We learn from sections through later stages of this discoid bird-gastrula that the primitive gut-cavity, extending forward from the primitive mouth as a flat pouch, undermines the whole region of the round flat lens-shaped blastula (Fig. 61 ud). At the same time, the segmentation-cavity gradually disappears altogether, the folded inner germinal layer (ik) placing itself from underneath on the overlying outer germinal layer (ak). The typical process of invagination, though greatly disguised, can thus be clearly seen in this case, as Goette and Rauber, and more recently Duval (Fig. 61), have shown.
The older embryologists (Pander, Baer, Remak), and, in recent times especially, His, Kölliker, and others, said that the two primary germinal layers of the hen’s ovum—the oldest and most frequent subject of observation!—arose by horizontal cleavage of a simple germinal disk. In opposition to this accepted view, I affirmed in my Gastræa Theory (1873) that the discoid bird-gastrula, like that of all other vertebrates, is formed by folding (or invagination), and that this typical process is merely altered in a peculiar way and disguised by the immense accumulation of food-yelk and the flat spreading of the discoid blastula at one part of its surface. I endeavoured to establish this view by the derivation of the vertebrates from one source, and especially by proving that the birds descend from the reptiles, and these from the amphibia. If this is correct, the discoid gastrula of the amniotes must have been formed by the folding-in of a hollow blastula, as has been shown by Remak and Rusconi of the discoid gastrula of the amphibia, their direct ancestors. The accurate and extremely careful observations of the authors I have mentioned (Goette, Rauber, and Duval) have decisively proved this recently for the birds; and the same has been done for the reptiles by the fine studies of Kupffer, Beneke, Wenkebach, and others. In the shield-shaped germinal disk of the lizard (Fig. 62), the crocodile, the tortoise, and other reptiles, we find in the middle of the hind border (at the same spot as the sickle groove in the bird) a transverse furrow (u), which leads into a flat, pouch-like, blind sac, the primitive gut. The fore (dorsal) and hind (ventral) lips of the transverse furrow correspond exactly to the lips of the primitive mouth (or sickle-groove) in the birds.

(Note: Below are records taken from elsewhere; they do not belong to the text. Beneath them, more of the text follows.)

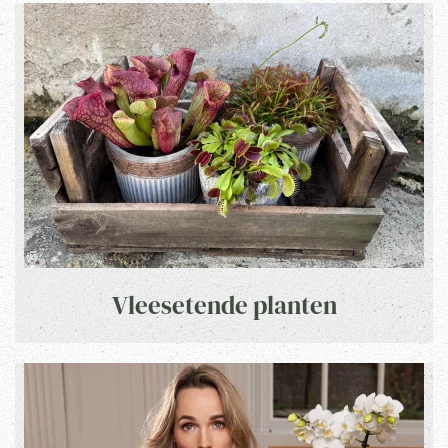
Vleesetende planten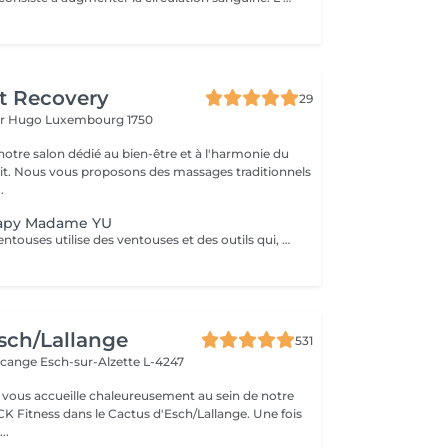
t Recovery
29
or Hugo
Luxembourg 1750
otre salon dédié au bien-être et à l'harmonie du
prit. Nous vous proposons des massages traditionnels
.
rapy Madame YU
La thérapie par ventouses utilise des ventouses et des outils qui, par combustion, expulsent l'air de l'intérieur des ventouses, créant une pression négative qui permet aux ventouses d'adhérer aux points d'acupuncture ou à la surface de la peau où la thérapie par ventouses doit être effectuée, produisant ainsi une stimulation. Pour ce faire, à la fois en prévention et en traitement, la peau au niveau du site d'application des ventouses devient congestionnée et il y a stase sanguine Cupping therapy uses cups and tools employing combustion to expel air from inside the cups, creating negative pressure that causes the cups to adhere to acuponts or the skin surface where cupping is to be performed, thus producing stimulation,to achieve both prevention and treatment, the skin at the cupping site will become congested,and blood stasis.
sch/Lallange
531
rcange
Esch-sur-Alzette L-4247
vous accueille chaleureusement au sein de notre
CK Fitness dans le Cactus d'Esch/Lallange. Une fois
..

Fig. 58—Vertical section of the blastula of a hen (discoblastula). fh segmentation-cavity, dw dorsal wall of same, vw ventral wall, passing directly into the white yelk (wd). (From Duval.)
Fig. 59—The germinal disk of the hen’s ovum at the beginning of gastrulation; A before incubation, B in the first hour of incubation. (From Koller.) ks germinal-disk, V its fore and H its hind border; es embryonic shield, s sickle-groove, sk sickle knob, d yelk.
Fig. 60—Longitudinal section of the germinal disk of a siskin (discogastrula). (From Duval.) ud primitive gut, vl, hl fore and hind lips of the primitive mouth (or sickle-edge); ak outer germinal layer, ik inner germinal layer, dk yelk-nuclei, wd white yelk.